In January 1949, Chiang Kai-shek stepped down as leader of the KMT and was replaced by his vice-president, Li Zongren. Li and Mao entered into negotiations for peace, but Nationalist hardliners rejected Mao's demands.[citation needed] When Li sought an additional delay in mid-April 1949, the Chinese Red Army crossed the Yangtze (Chang) River. Chiang fled to the island of Formosa (Taiwan), where approximately 300,000 soldiers had already been airlifted.
Relocation of forces
Over the course of 4 months beginning in August 1949, the ROC leaders relocated the Republic of China Air Force to Taiwan, taking over 80 flights and 3 ships.[1] Chen Chin-Chang writes in his book on the subject that an average of 50 or 60 planes flew daily between Taiwan and China transporting fuel and ammunition between August 1949 and December 1949.[citation needed]
Chiang also sent the 26 naval vessels of the Nationalist army to Taiwan. The final Communist assault against Nationalist forces began on 20 April 1949 and continued until the end of summer. By August, the People's Liberation Army dominated almost all of mainland China; the Nationalists held only Taiwan and the Pescadores Islands, some parts of Kwangtung, Fukien, Chekiang and a few regions in China's far west.[4] . . .
In total, according to current estimates, a migration of between 900,000 and 1,100,000 people must have taken place to Taiwan from the Chinese mainland between 1945 and 1955. The prior population of the island, at the end of Japanese rule, is estimated as 6,500,000 (see also Population of Taiwan). Of these, the Japanese subpopulation of about 500,000 were mostly repatriated by 1946. The number of immigrants is not known for certain, however, since no precise census was made before or during Japanese rule. The census of 1956 counts 640,000 civilian migrants from the mainland. The size of the army was secret at the time. Taiwanese documents found much later count 580,000 soldiers. American contemporary intelligence, however, put the number at only 450,000. Additionally, some army personnel were discharged before 1956 and are therefore (or for other reasons) included in both numbers, while others were drafted locally and were not immigrants. Such considerations led scholars to the above estimate. It is noted that upper estimates of up to two or three million immigrants are commonly found in older publications.[5] Immigration on a similar scale took place in Hong Kong at the time.
Relocating treasures from the mainland Edit
In 1948, Chiang Kai-shek began planning the KMT retreat to Taiwan with a plan to take gold and treasure from the mainland.
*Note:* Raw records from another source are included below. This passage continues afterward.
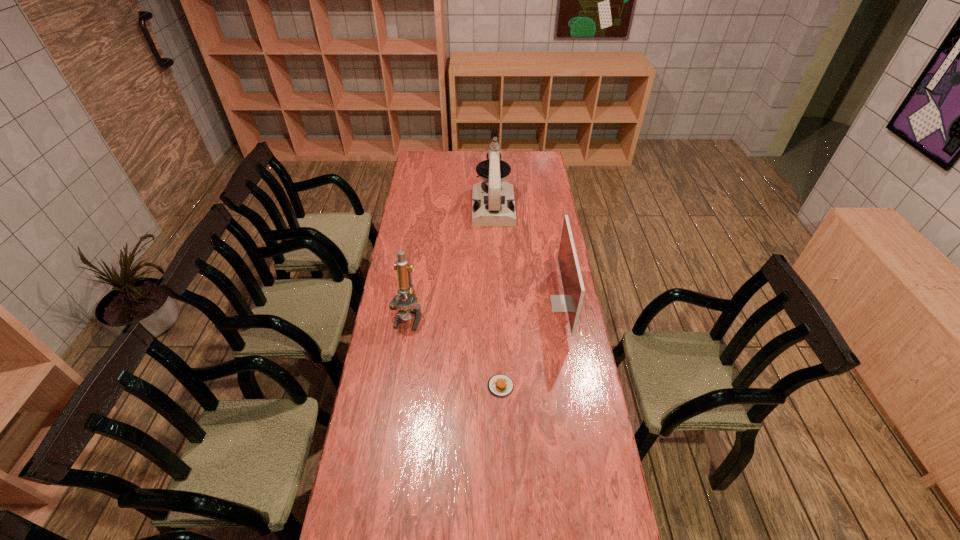 The image size is (960, 540). In order to click on vacant space located on the front-facing side of the monitor in this screenshot , I will do `click(489, 303)`.

Identify the location of blank area located 0.240m on the front-facing side of the monitor. This screenshot has width=960, height=540. (493, 303).

Identify the location of vacant space positioned 0.300m on the left of the shortest object. (402, 386).

Where is `object present at the left edge`? object present at the left edge is located at coordinates (406, 308).

The width and height of the screenshot is (960, 540). Find the location of `object present at the right edge`. object present at the right edge is located at coordinates (572, 283).

The height and width of the screenshot is (540, 960). I want to click on vacant area at the far edge of the desktop, so click(x=471, y=157).

The height and width of the screenshot is (540, 960). In the image, there is a desktop. Identify the location of free space at the left edge. (409, 224).

Locate an element on the screen. free region at the right edge of the desktop is located at coordinates (550, 424).

Locate an element on the screen. Image resolution: width=960 pixels, height=540 pixels. vacant area that lies between the rightmost object and the leftmost object is located at coordinates (486, 310).

You are a GUI agent. You are given a task and a screenshot of the screen. Output one action in this format:
    pyautogui.click(x=<x>, y=<y>)
    Task: Click on the free space between the rightmost object and the leftmost object
    
    Given the screenshot: What is the action you would take?
    pyautogui.click(x=486, y=310) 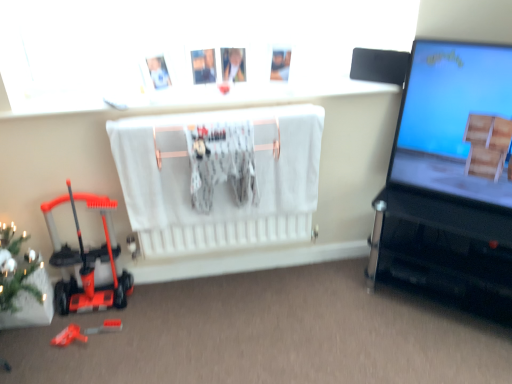 What do you see at coordinates (451, 117) in the screenshot? I see `matte blue screen at right` at bounding box center [451, 117].

Measure the distance between point (110,329) and camera.

Point (110,329) and camera are 6.45 feet apart.

This screenshot has height=384, width=512. What are the coordinates of `orange plastic toy at lower left, positioned as the 3th toy in bottom-to-top order` in the screenshot? It's located at (88, 261).

Considering the sizes of objects orange plastic toy at lower left, positioned as the 3th toy in bottom-to-top order, and matte blue screen at right in the image provided, who is taller, orange plastic toy at lower left, positioned as the 3th toy in bottom-to-top order, or matte blue screen at right?

Standing taller between the two is matte blue screen at right.

There is a matte blue screen at right. Identify the location of the 1st toy below it (from a real-world perspective). (88, 261).

Is orange plastic toy at lower left, positioned as the 3th toy in bottom-to-top order, smaller than matte blue screen at right?

Indeed, orange plastic toy at lower left, positioned as the 3th toy in bottom-to-top order, has a smaller size compared to matte blue screen at right.

In the scene shown: From a real-world perspective, who is located higher, orange plastic toy at lower left, positioned as the 3th toy in bottom-to-top order, or matte blue screen at right?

The amount of gold that was moved differs according to sources, but it is usually estimated as between three million to five million taels (approximately 113.6-115.2 tons; one tael is 31.25 grams). Other than gold, KMT brought artifacts, which are kept mostly in the National Palace Museum in Taipei, Taiwan.[6] Some scholars say the movement of gold and treasure was one of a number of protective measures against the Japanese invasion and occupation, similar to how European governments transferred gold to other locations during World War II.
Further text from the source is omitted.